一個技不如人的官員,另外一個又是平民,按照護才制度,蕭權的確不用負責任。若是上報,皇帝也只會說一個七品官員還比不上一個小小的解元,上報的人若要討個什么公道,豈不是自取其辱?
長安殿,皇帝手執毛筆,悠悠練習著書法。馬公公在一旁伺候著,察觀色半天后,才笑瞇瞇地道:“陛下,可愉悅?”

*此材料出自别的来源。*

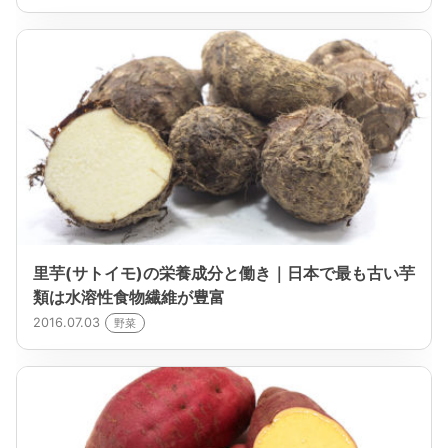
里芋(サトイモ)の栄養成分と働き｜日本で最も古い芋
類は水溶性食物繊維が豊富
2016.07.03
野菜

皇帝抬眼,悠悠看了他一眼:“馬公公,可是有話要說?”
“陛下明明都知曉,今天龍顏大悅,飯都吃多了半碗,何苦和老奴裝不知道?”
皇帝提筆繼續揮灑著書法,輕笑道:“你怎么看?”
馬公公甩了甩拂塵,眉眼一彎:“老奴斗膽在陛下面前獻獻丑,說說老奴的想法。蕭權此人敢想敢做,游走于規則之間,卻又未曾留下把柄。他屢屢出手,老奴猜測,雖然他未曾和陛下見過面,可他已經領悟到陛下讓他做什么了。”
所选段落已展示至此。